Le Collectif international pour la libération du Président Mohamed Bazoum, qui prévoyait 3000 signatures, a recueilli plus de 5000 signatures de qualité, dont une centaine de personnalités, s’engageant pour la libération du Président Mohamed Bazoum, détenu arbitrairement depuis le 26 juillet 2023.
« Nous, représentants du collectif, lançons un appel urgent au Président de la République, Son Excellence Monsieur Bassirou Diomaye Diakhar Faye », a déclaré Monsieur Talla Sylla, l’un des instigateurs du collectif international pour la libération de Mohamed Bazoum.
« Nous l’avons prié de mobiliser la diplomatie sénégalaise et nos sages pour entamer une médiation. Une lettre officielle a été déposée ce 2 janvier 2026 à son cabinet. Également, le Collectif a envoyé une lettre ouverte au 44ème président des États-Unis, Barack Obama, pour l’inviter à intervenir directement dans les négociations en vue de la libération du Président Bazoum et plus généralement à rétablir la paix et la stabilité dans la région du Sahel. »
Une Détention Arbitraire
Face à la presse, le Collectif s’inquiète du silence autoritaire et rappelle que cette détention est contraire aux obligations découlant du Pacte International relatif aux droits civils et politiques, dont l’article 9 interdit expressément la privation arbitraire de liberté, en violation de la constitution nigérienne.
« Ils le détiennent comme otage, comme bouclier humain. Nous demandons sa libération, surtout dans ce contexte de crise profonde au Niger, et de procéder à un dialogue… », a sollicité Monsieur Alioune Tine, instigateur du collectif.
Les Avocats De Bazoum Privés D’accès À Leur Client
Les avocats ont témoigné de la gravité de la situation actuelle de leur client, privé de toute liberté. Ils ont souligné que deux institutions neutres et indépendantes ont signé pour la libération du Président Mohamed Bazoum, mais c’est comme donner un coup d’épée dans l’eau.
« Nous n’avons aucun contact avec nos clients depuis deux ans et trois mois, seul le médecin est autorisé à lui rendre visite deux fois par semaine. Face à cette situation, nous avons saisi les juridictions compétentes.
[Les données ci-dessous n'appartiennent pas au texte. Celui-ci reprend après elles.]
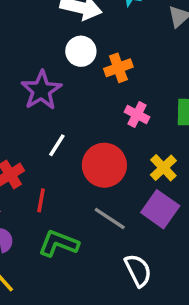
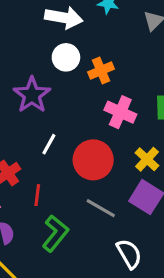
pink cross: (137, 115) -> (120, 112), size x1.4
green L-shape: (58, 243) -> (55, 233), turned 111

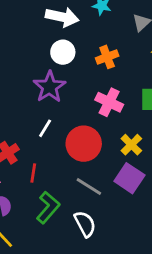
orange cross: (101, 71) -> (107, 57), moved
purple star: (32, 95) -> (49, 87), moved
white semicircle: (129, 254) -> (85, 224), moved

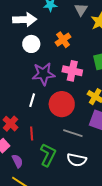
purple star: (49, 87) -> (43, 74), moved, turned -30
white semicircle: (85, 224) -> (77, 160), turned 144

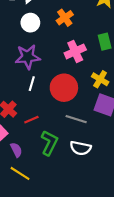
pink cross: (72, 71) -> (75, 51), turned -36
purple star: (43, 74) -> (28, 57), moved
red line: (32, 133) -> (31, 120), turned 72

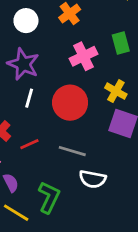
purple star: (28, 57) -> (23, 64), turned 30
gray line: (76, 119) -> (72, 151), moved
green L-shape: (49, 143) -> (49, 197), moved

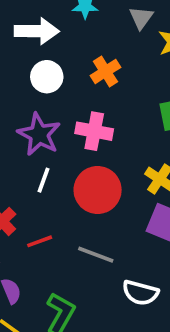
pink cross: (84, 56) -> (94, 131), moved, turned 32
white semicircle: (93, 179) -> (140, 293), moved

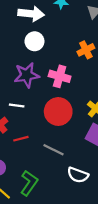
orange cross: (105, 71) -> (86, 50), moved
purple star: (39, 134) -> (27, 75), turned 30
white line: (44, 180) -> (17, 106), moved, turned 72

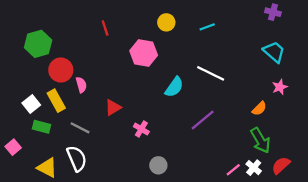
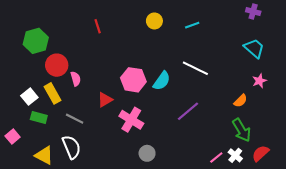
pink hexagon: (144, 53) -> (133, 80), moved
pink cross: (141, 129) -> (131, 120), size x1.6

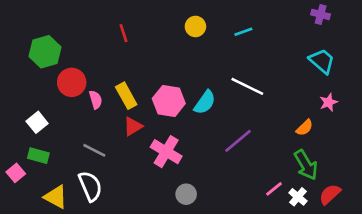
yellow rectangle: (53, 93) -> (126, 96), moved
green rectangle: (39, 118) -> (38, 156), moved
pink line: (216, 158) -> (274, 189), moved

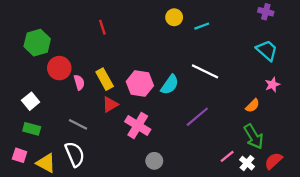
yellow circle: (195, 26) -> (174, 17), moved
pink square: (16, 173) -> (20, 155), moved, turned -32

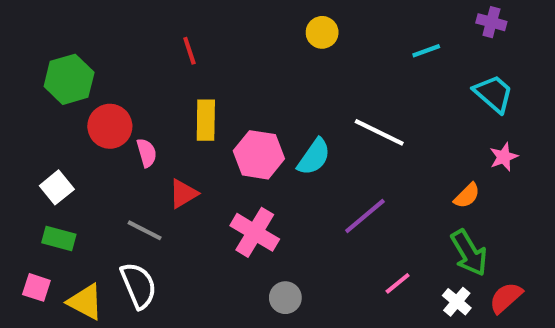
cyan line: (202, 26) -> (426, 51), moved
yellow rectangle: (105, 79) -> (206, 120), moved, turned 30
red triangle: (110, 105) -> (183, 194), moved
pink line: (227, 156) -> (398, 283), moved

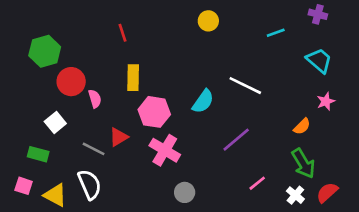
pink hexagon: (259, 155) -> (154, 112), moved
white square: (57, 187) -> (55, 122), moved
red triangle: (183, 194) -> (119, 137), moved

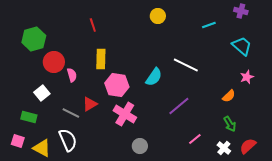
green arrow: (303, 163) -> (230, 124), size x0.7

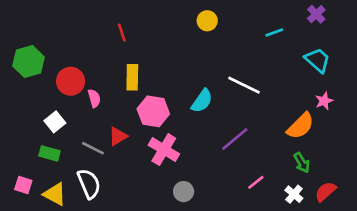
purple cross: (241, 11) -> (316, 14), turned 32
green hexagon: (34, 39) -> (29, 61), moved
orange semicircle: (229, 96) -> (300, 126), size x1.6
green rectangle: (29, 117) -> (50, 153), moved

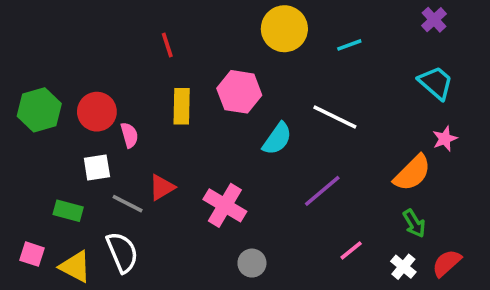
yellow circle: (207, 21) -> (284, 29), size x1.6
cyan line: (274, 33) -> (349, 45), moved
green hexagon: (29, 61) -> (39, 110), moved
pink hexagon: (153, 111) -> (239, 92), moved
white square: (55, 122) -> (97, 168), moved, turned 30

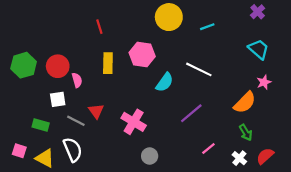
red triangle: (162, 187) -> (96, 111), turned -35

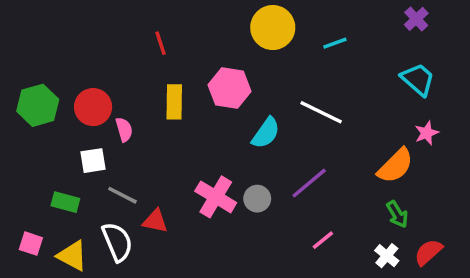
red triangle: (96, 111) -> (155, 221), moved, turned -42
pink line: (208, 149) -> (323, 240), moved
gray circle: (150, 156) -> (257, 199), moved

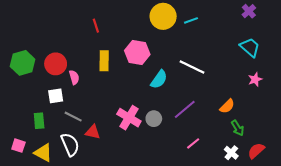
cyan line: (335, 43) -> (191, 20), moved
orange semicircle: (395, 166) -> (227, 106), moved, size x0.7
green rectangle: (65, 202) -> (39, 121), turned 70

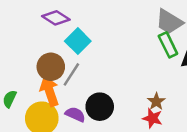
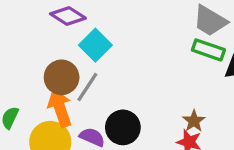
green rectangle: (168, 45) -> (208, 50), turned -45

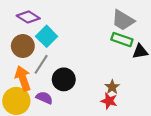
brown circle: (62, 77) -> (23, 46), moved
black circle: (123, 127) -> (64, 79), moved

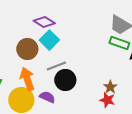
purple diamond: (28, 17) -> (44, 22), moved
gray line: (41, 64) -> (56, 66), moved, turned 36

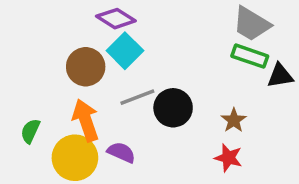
black circle: (65, 80) -> (173, 108), moved
brown star: (110, 87) -> (234, 120), moved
En décembre 2023, le pôle justice de la CEDEAO a rendu une décision sans ambiguïté, elle a jugé que cette détention était arbitraire et a exigé sa libération immédiate. Le Niger était encore à la CEDEAO. En février 2025, le groupe de travail des Nations Unies sur la détention arbitraire, après un examen approfondi et contradictoire, a conclu que la détention de Mohamed et Khadija Bazoum était illégale et a ordonné leur libération immédiate. Donc, deux décisions, deux institutions indépendantes, et pourtant rien n’a changé », a précisé M. Reed Brody, l’avocat du Président Bazoum.